Usave’s low cost structures enable it to consistently sell comparable products at lower prices than its competitors. Its strategic role in an increasingly competitive local market has grown during the reporting period. It intends accelerating its store opening programme in the new financial year. 

Basson said management was well satisfied with the performance of the group’s Supermarkets Non-RSA division where it operates 135 outlets. “When converted to rands, turnover increased by 2,1% compared to 2010’s 53 weeks or 4,5% on a 52-week basis. However, when taken at constant currencies, one gets a better impression of its true performance, with turnover growing at 10,2% when compared with 53 weeks and 12,8% when compared with 52. 

“We are continuing to expand our operations into Africa and we are improving our supply lines to support the ever increasing number of stores.” 
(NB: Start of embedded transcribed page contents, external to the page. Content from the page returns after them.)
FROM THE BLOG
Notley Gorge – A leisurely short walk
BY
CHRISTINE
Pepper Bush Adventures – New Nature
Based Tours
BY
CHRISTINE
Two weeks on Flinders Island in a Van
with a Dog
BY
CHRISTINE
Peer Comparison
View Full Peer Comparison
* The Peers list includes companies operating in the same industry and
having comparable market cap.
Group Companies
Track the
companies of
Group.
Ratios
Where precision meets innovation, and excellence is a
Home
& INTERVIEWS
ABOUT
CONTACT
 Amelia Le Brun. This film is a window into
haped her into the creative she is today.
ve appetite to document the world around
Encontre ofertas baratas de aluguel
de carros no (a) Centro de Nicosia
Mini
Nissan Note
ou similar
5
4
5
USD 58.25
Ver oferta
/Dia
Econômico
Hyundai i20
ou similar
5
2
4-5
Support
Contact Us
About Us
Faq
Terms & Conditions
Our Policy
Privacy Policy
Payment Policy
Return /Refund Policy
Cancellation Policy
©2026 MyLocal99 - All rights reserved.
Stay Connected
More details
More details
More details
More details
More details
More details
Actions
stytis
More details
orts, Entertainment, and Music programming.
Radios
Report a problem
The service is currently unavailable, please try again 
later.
Basson said the furniture division, which operates three chains – OK Furniture, House & Home and OK Power Express – had a difficult year, having to contend with deflation of 15,7% and even higher in certain product categories. The division increased turnover by 1,9% (52 weeks: 4,0%) to R3,060 billion despite these adverse conditions and continued to grow strongly in terms of new outlets, ending the reporting period with 300 stores of which 30 are outside South Africa. 
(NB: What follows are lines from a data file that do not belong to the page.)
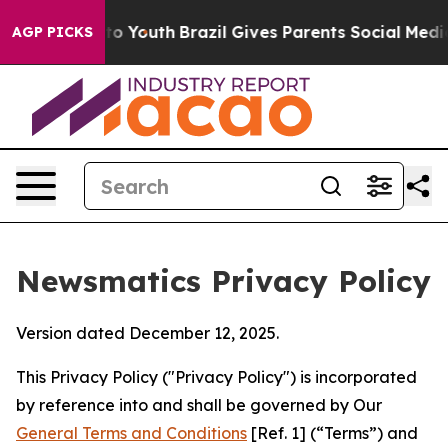
rms to Youth
Brazil Gives Parents Social Media Control
AGP PICKS
Newsmatics Privacy Policy
Version dated December 12, 2025.
This Privacy Policy ("Privacy Policy") is incorporated
by reference into and shall be governed by Our
General Terms and Conditions
[Ref. 1] (“Terms”) and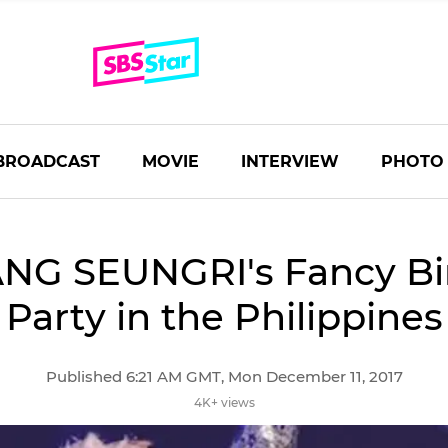
BROADCAST
MOVIE
INTERVIEW
PHOTO
NG SEUNGRI's Fancy Bi
Party in the Philippines
Published 6:21 AM GMT, Mon December 11, 2017
4K+ views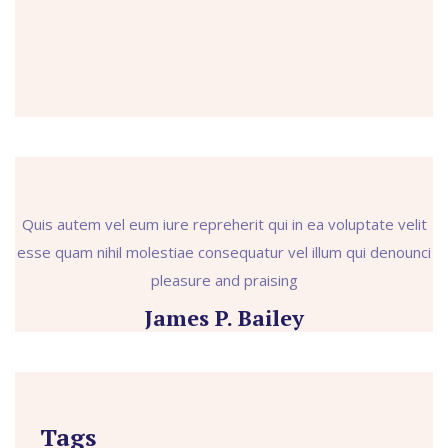
Quis autem vel eum iure repreherit qui in ea voluptate velit
esse quam nihil molestiae consequatur vel illum qui denounci
pleasure and praising
James P. Bailey
Tags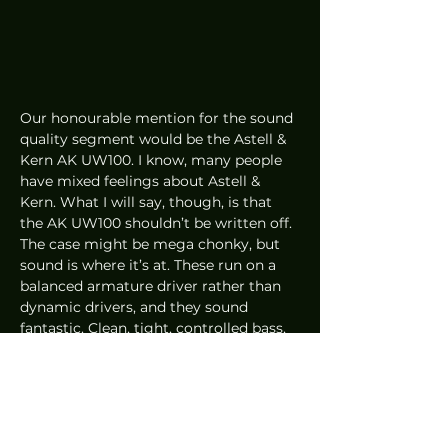
Our honourable mention for the sound 
quality segment would be the Astell & 
Kern AK UW100. I know, many people 
have mixed feelings about Astell & 
Kern. What I will say, though, is that 
the AK UW100 shouldn’t be written off. 
The case might be mega chonky, but 
sound is where it’s at. These run on a 
balanced armature driver rather than 
dynamic drivers, and they sound 
fantastic. Clean, tight, controlled bass, 
detailed, lush mids and absolutely 
beautiful vocals. The soundstage is 
fantastic as well and the overall 
presentation is coherent and well put 
together. These are slightly cheaper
The past year was also a trying time for most of the OK Franchise Division’s (OKFD) members who trade all over South Africa and Namibia as well as in Botswana . It increased turnover by 7,8% while trading profit grew at a considerably higher rate as overhead costs lagged the growth in income. A major development during the reporting period was the offer made for Metcash’s franchise division which will provide OKFD with a further platform to grow its business and franchisees, representing some two years of organic growth without altering its risk profile. The transaction was ratified by the Competition Authority after year-end and will see some 150 members added to OKFD, albeit with a smaller turnover base for the majority of those, compared to existing OKFD franchises. 
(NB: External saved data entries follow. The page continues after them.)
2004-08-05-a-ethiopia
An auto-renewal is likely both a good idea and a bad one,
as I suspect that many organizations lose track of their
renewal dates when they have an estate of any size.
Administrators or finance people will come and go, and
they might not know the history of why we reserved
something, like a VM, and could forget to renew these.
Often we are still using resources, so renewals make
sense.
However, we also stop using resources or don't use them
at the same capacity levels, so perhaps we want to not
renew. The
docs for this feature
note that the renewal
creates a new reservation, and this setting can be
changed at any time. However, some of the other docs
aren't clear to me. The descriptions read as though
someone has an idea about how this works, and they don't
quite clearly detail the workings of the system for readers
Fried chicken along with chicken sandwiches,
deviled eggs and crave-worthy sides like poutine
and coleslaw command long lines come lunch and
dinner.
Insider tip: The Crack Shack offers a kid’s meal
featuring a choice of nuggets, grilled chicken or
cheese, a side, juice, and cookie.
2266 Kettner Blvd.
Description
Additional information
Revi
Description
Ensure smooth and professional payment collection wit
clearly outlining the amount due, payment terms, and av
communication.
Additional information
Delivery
During the reporting period MediRite, Shoprite’s chain of in-store pharmacies, increased its number of outlets from 104 to 121 and is budgeting for another 22 in the new financial year. Its pharmacies enjoy secure supply lines from its fellow subsidiary, Transfarm Pharmaceutical Wholesalers (with branches now in Cape Town and Gauteng) which provides 93% of their total product range and offers the opportunity of direct purchases from international markets. Basson said these pharmacies “provided additional access for economically disadvantaged communities to prescription and other medicines”. 

Computicket, which operates from all Group supermarkets as well as from a number of standalone outlets and some stores in the furniture division, maintained its pre-eminent position in the market and showed strong growth in both turnover and trading profit. 
Basson said he did not expect market conditions to change materially in the new financial year. Food inflation was expected to rise although prices were likely to be held in check by the ongoing competition amongst the major food retailers.